İşte o yazı:
Çevrenizde mutlaka Survivor'ı izleyen birileri vardır.
Ben izlemeyen birisi olarak bu programın insanlarda nasıl bağımlılık yaptığına yakınen şahit oldum.
Pandemi sürecinde başta çocuklar ve 65 yaş üstü olmak üzere insanlar ister istemez eve tıkılı kaldılar.
Hal böyle olunca tevizyonlarda çizgi film ve dizi izleme oranı önemli ölçüde arttı.
Bu süreç evde asıl sözü geçenin, daha doğrusu patronun, anne ya da baba değil, çocuklar ve yaşlılar olduğunu da gösterdi.
Çocuklarını parka bahçeye hatta evinin önüne dahi çıkaramayan ebeveynler onları şimdi bilgisayar başından, ekran karşısından ayıramıyor.
Milli Eğitim Bakanlığı kaynakları da EBA'dan ziyade öğrencilerin bilgisayarda başka programlara önemli oranda kaymakta olduğunu itiraf etti.
Çocuklar çizgi filmde çizgiyi çoktan aştı.
Aileler patır patır yeni film ve dizi uygulamaları için dijital film portallarına kayıyor. Bu sizce de anlamlı değil mi?
Peki bu süreçte yaşlıların çoğunun sıkı Survivor takipçisi olduğuna şahitlik ettiniz mi?
Tavrını gönüllülerden yana koyan yaşlı teyzeler onların her parkur geçişinde hop oturup hop kalkıyor.
Tercihini Ünlülerden yana kullanıp sırf muhaliflik olsun diye tezahürat dahi yapmaktan geri kalmayan yaşlı dayı ve amcalar da el ve ayak oyunlarına ekranlardan iştirak ederek skor avantajı sağlamanın heyecanına ortak oluyor.
Sorsanız teyzenin en az iki kalp ilacı, dayının ise tansiyon ve kolesterol hapı vardır.
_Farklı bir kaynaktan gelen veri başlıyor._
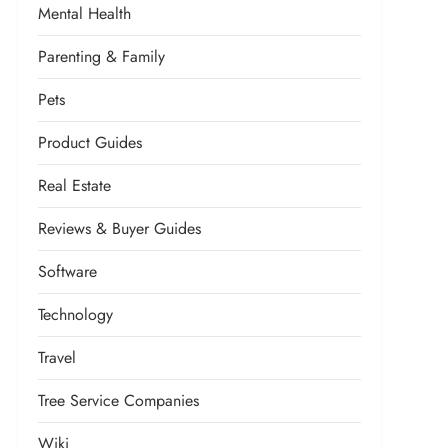
Mental Health
Parenting & Family
Pets
Product Guides
Real Estate
Reviews & Buyer Guides
Software
Technology
Travel
Tree Service Companies
Wiki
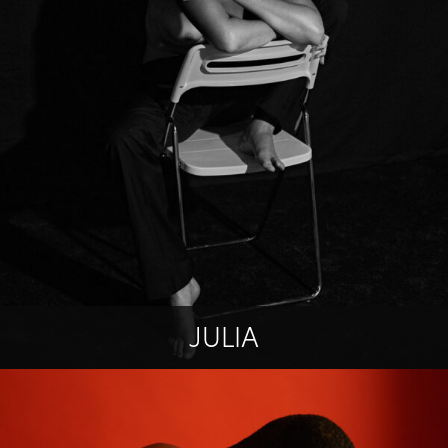
JULIA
Ama onlar dışarıda sarf edemedikleri enerjiyi Survivor heyecanıyla oturup kalkmakta buluyorlar.
"Benim kalbim var, benim tansiyonum, şekerim var" diyen yok
İşin kötü tarafı bu o kadar iliklerine işlemiş ki; yanlarına gelen giden çocukların farkında değiller.
Hele bir niyetle kumandayı ellerinden alın. Savaş nedeni. Durum bu derece saplantılı bir hale dönmüş vaziyette.
Geçenlerde pandemi dolayısıyla görüşemeyip telefondan hasret giderdiğimiz bir arkadaşa bu konuyla ilgili gözlemlerimi aktarırken şu itiraflarda bulundu:
"Abi sorma. Annem 72,babam 77 yaşında. Evdeki televizyon iki gün bozuk kalınca neredeyse krize giriyorlardı. Akşam 21 kısıtlamasından sonra eve girdiğimde onları bulamayınca panikledim. Alt kat komşum cepten beni aradı anne-babamın onlarda olduğunu ve Survivor izlediklerini söyledi. 'Pandemi var sonra görüşelim de diyemedim' dedi. Eve gelir gelmez babamın ilk tepkisi;'Hayırsız evlat şu TV'yi ne zaman yaptıracaksın. Survivor'daki gibi seni aç mı bırakalım Eşşo....eşek oldu"
Bizim ihtiyarlar da keza o durumda; yemek saatleri Survivor'a ayarlı. Biz gelmeden TV kumandası saklanmış vaziyette. Muhabbet yok. Ses yükselince susturuluyoruz.
Evde tam bir "çete" düzeni kurulmuş. Onlara ayak uydurmak zorundayız
Bu ve buna benzer tablo çoğu ailede vardır sanırım.